High Court considers the role of the Financial Regulator’s Code of Conduct in re-possession proceedings
The High Court in ICS Building Society -v- Lambert  IEHC 581 has made clear that while the Financial Regulator's Code of Conduct on Mortgage Arrears (the Code) confers a discretion on the court in dealing with an application for possession the absence of co-operation by a borrower will mean that it will generally not be possible to assess the reasonableness of any proposal made.
The Court was dealing with an appeal from a Circuit Court order of possession where the secured property was originally a residential investment property but the appellant had taken up residence in June 2012.

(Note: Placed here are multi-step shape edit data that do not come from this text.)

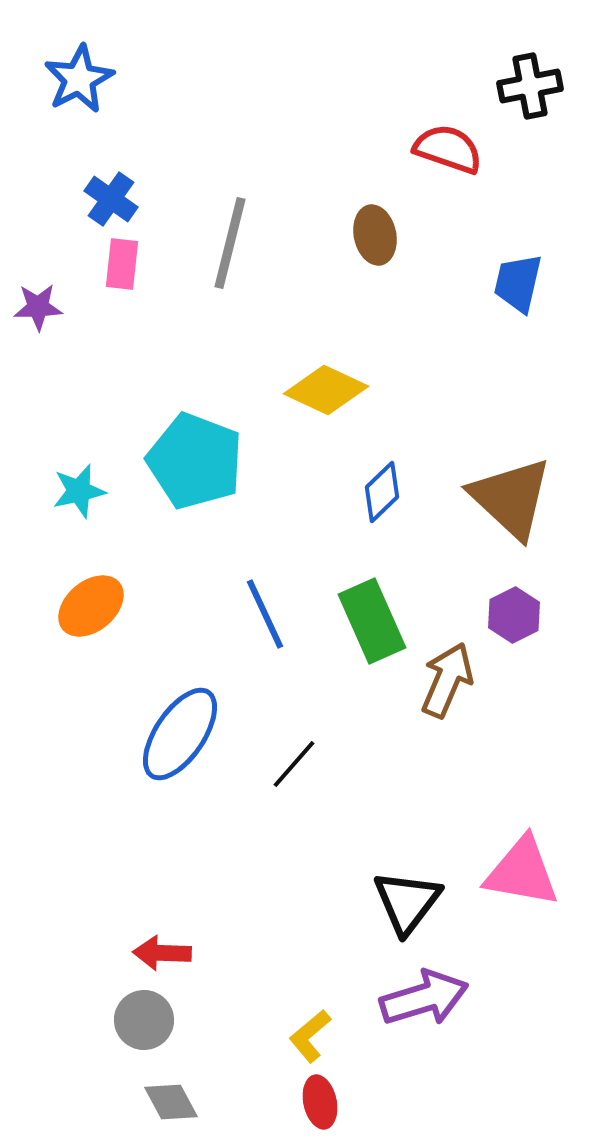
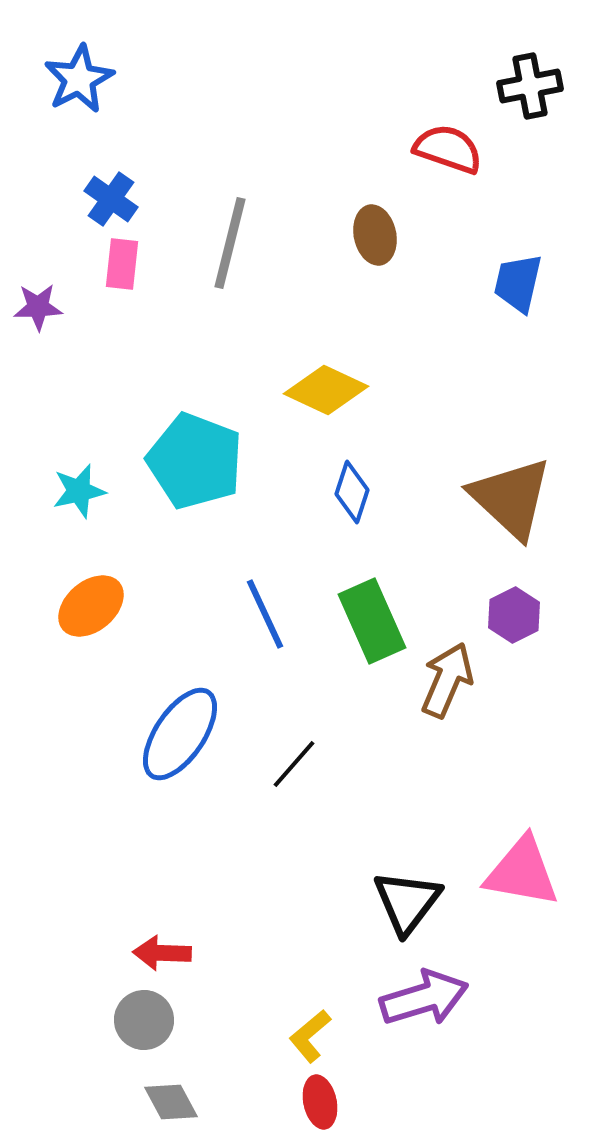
blue diamond: moved 30 px left; rotated 28 degrees counterclockwise
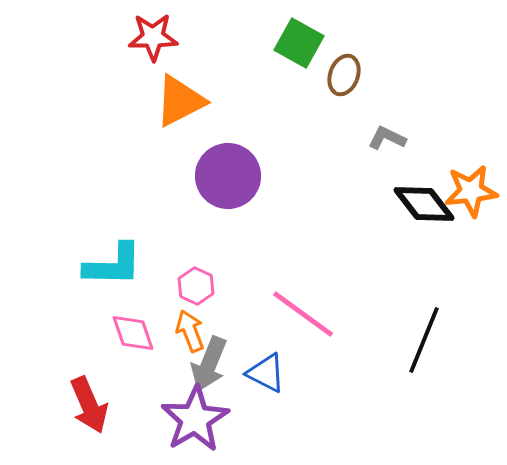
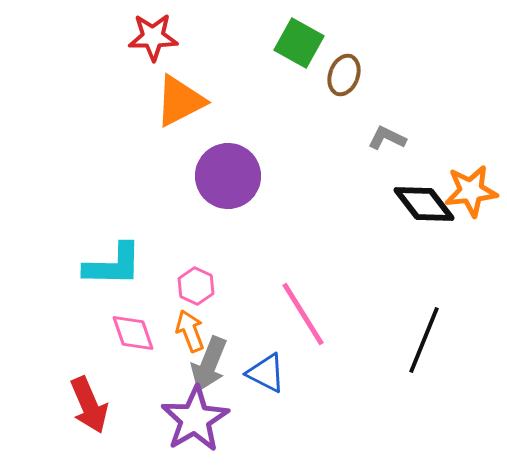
pink line: rotated 22 degrees clockwise
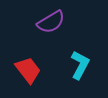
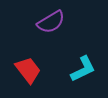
cyan L-shape: moved 3 px right, 4 px down; rotated 36 degrees clockwise
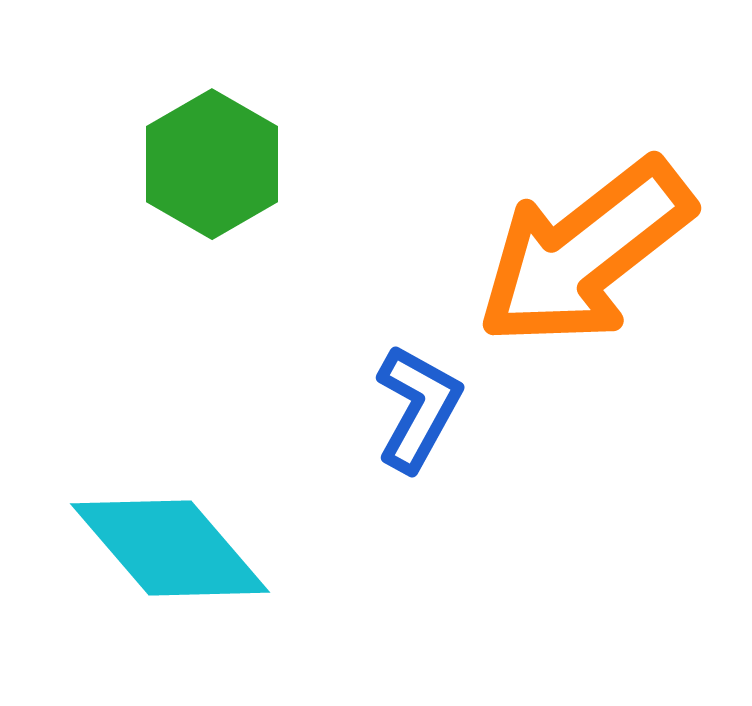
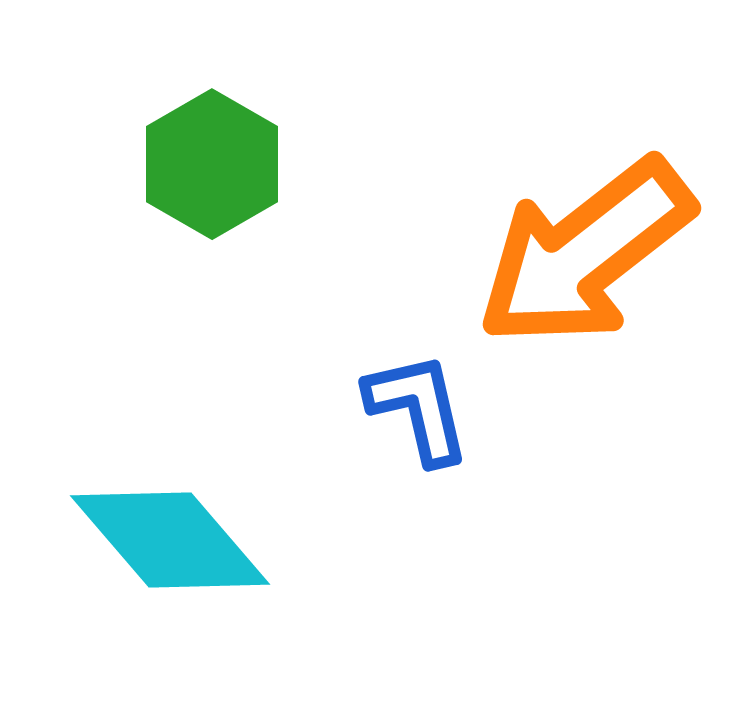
blue L-shape: rotated 42 degrees counterclockwise
cyan diamond: moved 8 px up
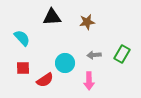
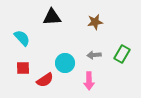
brown star: moved 8 px right
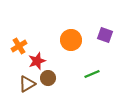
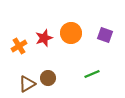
orange circle: moved 7 px up
red star: moved 7 px right, 23 px up
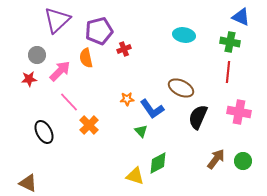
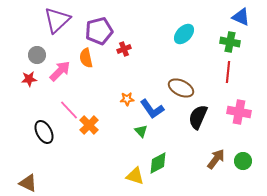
cyan ellipse: moved 1 px up; rotated 55 degrees counterclockwise
pink line: moved 8 px down
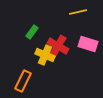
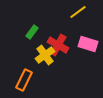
yellow line: rotated 24 degrees counterclockwise
red cross: moved 1 px up
yellow cross: rotated 30 degrees clockwise
orange rectangle: moved 1 px right, 1 px up
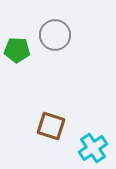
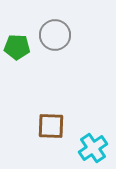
green pentagon: moved 3 px up
brown square: rotated 16 degrees counterclockwise
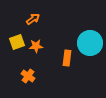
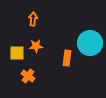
orange arrow: rotated 48 degrees counterclockwise
yellow square: moved 11 px down; rotated 21 degrees clockwise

ICS lent the appellant, a solicitor, the sum of €450,000 secured on a residential investment property. The appellant fell into arrears and in late 2008 ICS demanded full repayment. In October 2010, ICS issued proceedings which were heard in November 2012 and a possession order granted.
At the time of the loan application, the appellant had represented that the property was an investment and in September, 2010 he told ICS that he had secured a tenant for the property. In June 2012, once ICS became aware that the appellant was residing in the property they sent him quarterly review letters in compliance with the Code.

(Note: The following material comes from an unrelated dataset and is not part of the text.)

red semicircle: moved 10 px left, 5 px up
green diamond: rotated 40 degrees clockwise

ICS argued that it had waited considerably more than the 12 months required by the Code before seeking repossession and it rejected the appellant's contention that it should have waited for a year after June 2012 before bringing repossession proceedings.
The appellant complained that ICS did not demonstrate a willingness to engage with him and had failed to consider a proposal based on legal fees due to him.

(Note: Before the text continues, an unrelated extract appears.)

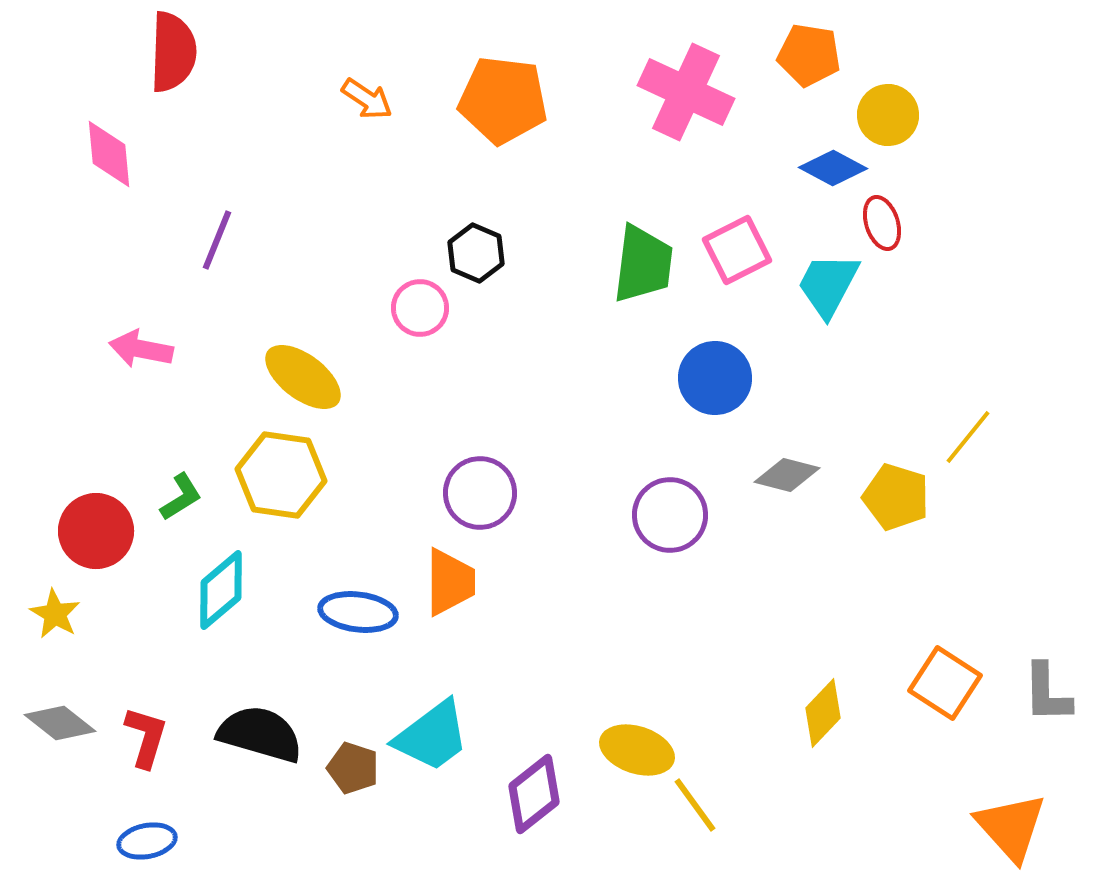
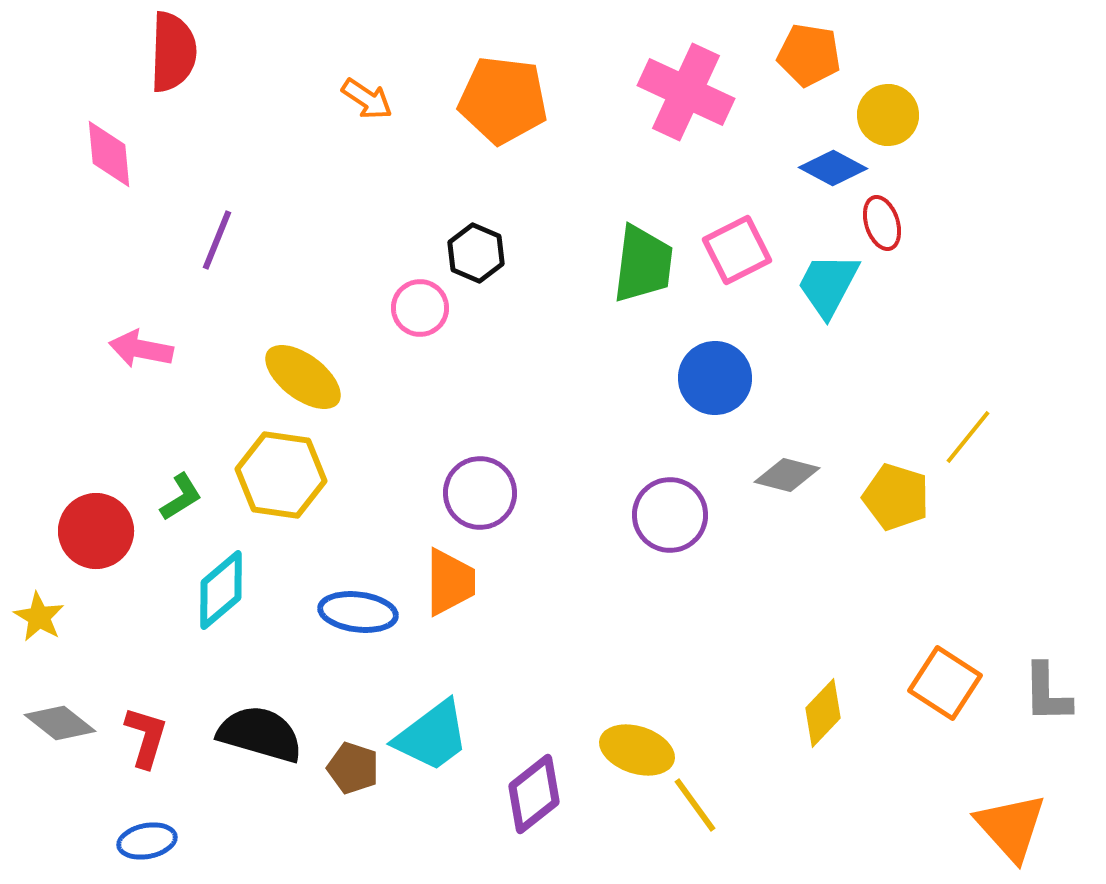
yellow star at (55, 614): moved 16 px left, 3 px down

The judge considered the case law on the legal status of the Code and noted that it created an area of discretion for the court, not to defeat a lawful claim by a lender but to adjourn the matter for the purpose of providing to the borrower an opportunity that should have been provided under the Code.
In determining whether the exercise of such a discretion would be appropriate, the judge found that the starting point was a consideration of the purpose of the Code which is to protect a borrower’s dwelling, not commercial investments. She noted that while the defendant did not originally come within the terms of the Code, ICS applied the appropriate provisions once they became aware that the appellant had taken up residence in the property.
She also noted that while a lender is obliged to make all reasonable efforts to reach a solution, the absence of co-operation by a borrower including full financial disclosure means that it will generally not be possible to assess the reasonableness of any proposal made by either party. In relation to the appellant's proposal in respect of legal fees the judge held that it was not unreasonable for a commercial entity such as ICS to decline such a proposal.
The judge rejected the argument that ICS was obliged in June 2012 to impose a 12-month moratorium on proceedings already initiated which had been lawfully and properly brought as to hold otherwise would be to facilitate abuses of the Code.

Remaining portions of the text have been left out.